Deixamos ao leitor o prazer de descobrir as peripécias da rede evolutiva do Olho da Rua. Vale a pena: entre as personagens principais e secundárias (mães, pais, amigos/as, namoradas/os…, mais de uma dezena), sempre o leitor encontrará o retrato de um seu conhecido. Evolução, aliás, recheada de inúmeras surpresas, como a danificação do carro da “Hiena” e o assassínio desta de um modo muito original e muito bem conseguido (através do objecto-fetiche que lhe sintetizava a vida).
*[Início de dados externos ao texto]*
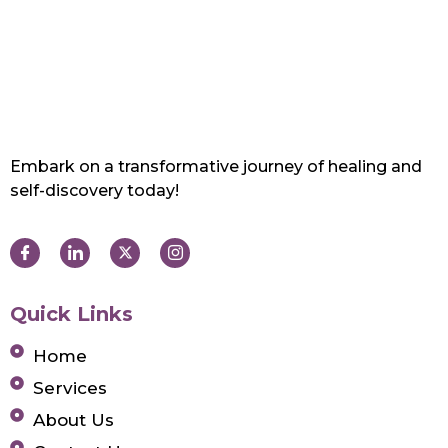
Embark on a transformative journey of healing and
self-discovery today!
Quick Links
Home
Services
About Us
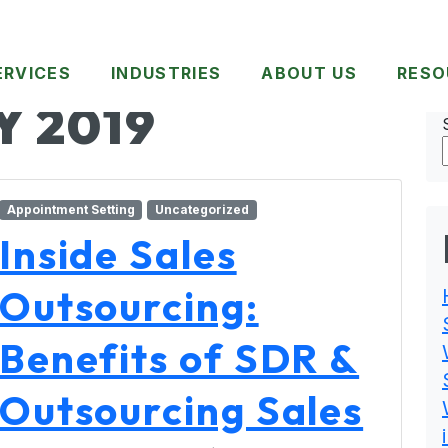
ERVICES
INDUSTRIES
ABOUT US
RESO
Y 2019
Appointment Setting
Uncategorized
Inside Sales
Outsourcing:
Benefits of SDR &
Outsourcing Sales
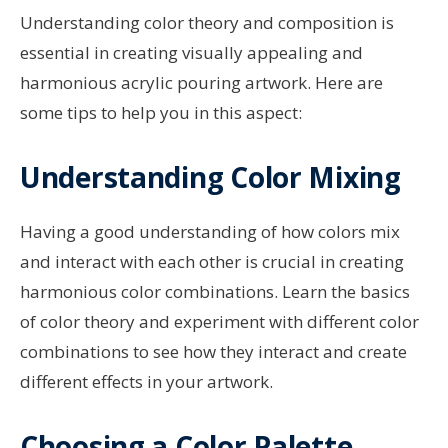
Understanding color theory and composition is
essential in creating visually appealing and
harmonious acrylic pouring artwork. Here are
some tips to help you in this aspect:
Understanding Color Mixing
Having a good understanding of how colors mix
and interact with each other is crucial in creating
harmonious color combinations. Learn the basics
of color theory and experiment with different color
combinations to see how they interact and create
different effects in your artwork.
Choosing a Color Palette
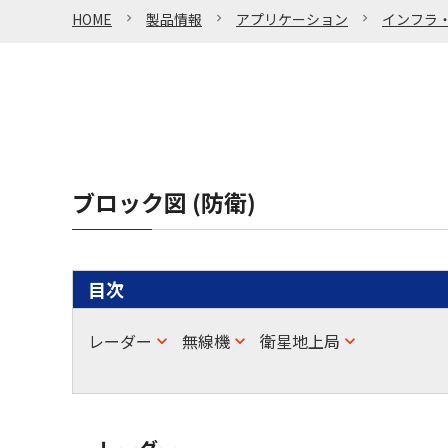
HOME
製品情報
アプリケーション
インフラ
ブロック図 (防衛)
目次
レーダー
無線機
衛星地上局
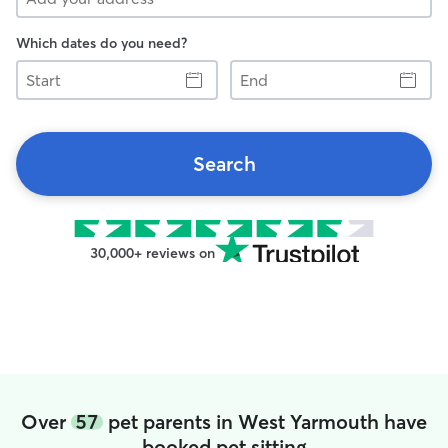
Which dates do you need?
Start
End
Search
30,000+ reviews on
Over
57
pet parents in West Yarmouth have
booked pet sitting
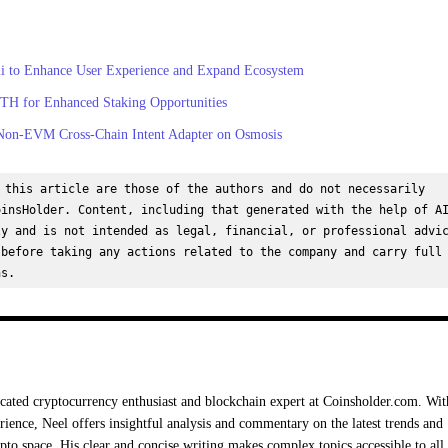
ui to Enhance User Experience and Expand Ecosystem
tETH for Enhanced Staking Opportunities
Non-EVM Cross-Chain Intent Adapter on Osmosis
 this article are those of the authors and do not necessarily 
insHolder. Content, including that generated with the help of AI
y and is not intended as legal, financial, or professional advic
before taking any actions related to the company and carry full 
ns.
cated cryptocurrency enthusiast and blockchain expert at Coinsholder.com. Wit
rience, Neel offers insightful analysis and commentary on the latest trends and
ypto space. His clear and concise writing makes complex topics accessible to all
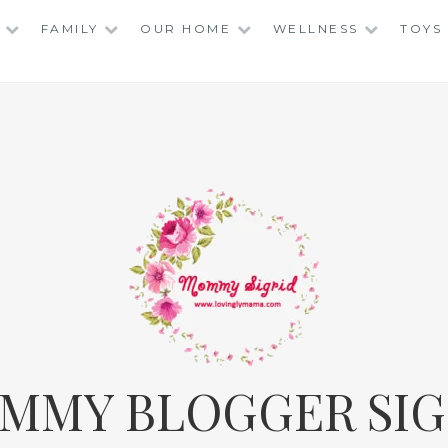
FAMILY
OUR HOME
WELLNESS
TOYS
MMY BLOGGER SIG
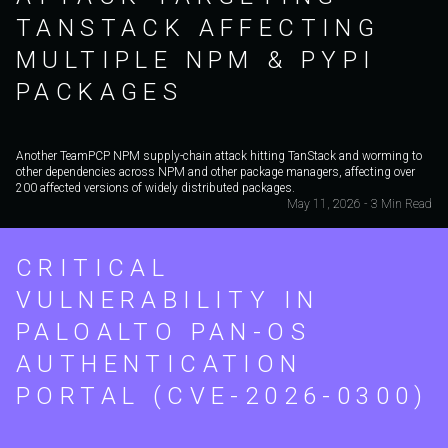
TANSTACK AFFECTING
MULTIPLE NPM & PYPI
PACKAGES
Another TeamPCP NPM supply-chain attack hitting TanStack and worming to
other dependencies across NPM and other package managers, affecting over
200 affected versions of widely distributed packages.
May 11, 2026 - 3 Min Read
CRITICAL
VULNERABILITY IN
PALOALTO PAN-OS
AUTHENTICATION
PORTAL (CVE-2026-0300)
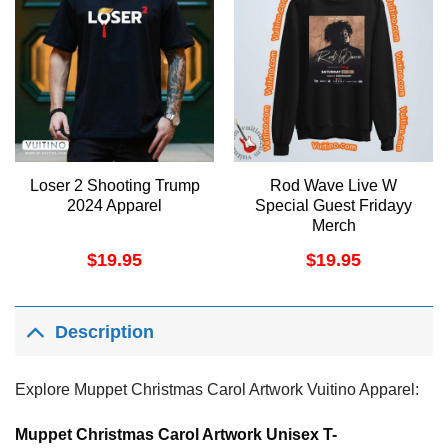
Loser 2 Shooting Trump
Rod Wave Live W
2024 Apparel
Special Guest Fridayy
Merch
$
19.95
$
19.95
Description
Explore Muppet Christmas Carol Artwork Vuitino Apparel:
Muppet Christmas Carol Artwork Unisex T-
No final, o leitor descobrirá se alguém (e quem) foi despedido.
Romance escrito numa linguagem coloquial, informal, sem cair na retórica ou eloquência (a normalidade no romance português de hoje), usando um léxico comum, aborda com mestria o universo das relações sociais e sentimentais no seio de um grupo fechado, fazendo lembrar por vezes a escrita de algumas autoras da décadas de 50 e 60 (ainda DG não era nascida), como Isabel da Nóbrega e Fernanda Botelho, mas sem o elemento da competição entre-pares, que a autora introduz neste romance, tudo lhe subordinando.
De chamar a atenção do leitor para a conjugação da epígrafe à primeira parte com a nota final “Notícia partilhada no Facebook” – nesta conjugação reside a “moral”, digamos assim, de Olho da Rua.
Se, com o primeiro romance, DG prometia (“invejável desembaraço vocabular” – badana esquerda), como escreveu Eduardo Pitta na Sábado, com o segundo (sempre mais difícil do que o primeiro) ganhou carta de alforria, isto é, o direito de ser referida como um dos novos escritores de portugueses de qualidade, emergentes na segunda década do século XX.